Last negotiation we lost a lot chunk of a raise for everyone in exchange for an extra week of vacation for people who had been with the company 10+ years. Which is, shockingly, the Union leaders and maybe 30% of the rest of the staff. The gap between veterans and newcomers gets wider and wider because they literally are only in it for themselves.
In a technology driven business, the Union has made it so that I have a lot more work to do, because as we upgrade to more and more hi-tech stuff, that I know because I'm 30 and grew up with computers, they older people have no idea how to operate. And don't bother learning. And when I ask my boss why my workload is tripling, he responds "I cant get rid of them because of the Union." And obviously complaining to the Union doesn't help, because they're the ones who's job I'm doing in the first place. It reminds me of tenured teachers.

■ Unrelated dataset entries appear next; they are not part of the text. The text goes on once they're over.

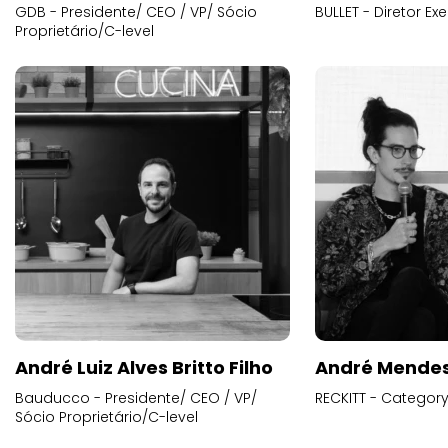
GDB - Presidente/ CEO / VP/ Sócio
BULLET - Diretor E
Proprietário/C-level
André Luiz Alves Britto Filho
André Mende
Bauducco - Presidente/ CEO / VP/
RECKITT - Categor
Sócio Proprietário/C-level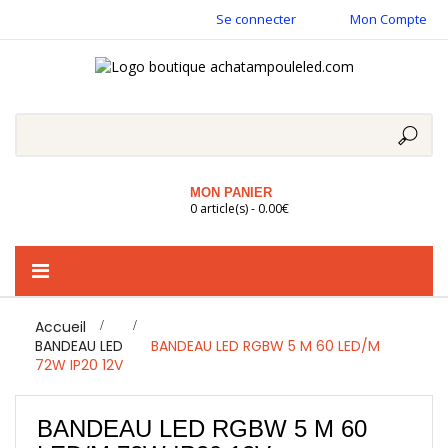
Se connecter
Mon Compte
MON PANIER
0 article(s) - 0.00€
Basculer
la
navigation
Accueil
>
BANDEAU LED
>
BANDEAU LED RGBW 5 M 60 LED/M
72W IP20 12V
BANDEAU LED RGBW 5 M 60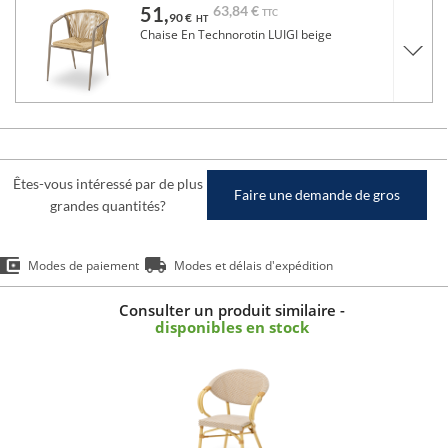
51,
63,
84 €
TTC
90 €
HT
Chaise En Technorotin LUIGI beige
Êtes-vous intéressé par de plus
Faire une demande de gros
grandes quantités?
Modes de paiement
Modes et délais d'expédition
Consulter un produit similaire -
disponibles en stock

Obviously, the answer is to start running in elections for these seats (which, shockingly again, they tend to post the day of an election...), but apathy has become the norm and usually so few people vote it doesn't matter.
So I have a very sour opinion on Unions, but I also understand that run properly they can be great and do great things. I think Unions CAN turn INTO an MLM, but never really start out as one and it's not the intention. It's just the framework is there to exploit.
My understanding is alot of mall type clothing stores (a&f, etc) require a % of your paycheck be used to buy product in the store. I'd probably still consider people who work there marks.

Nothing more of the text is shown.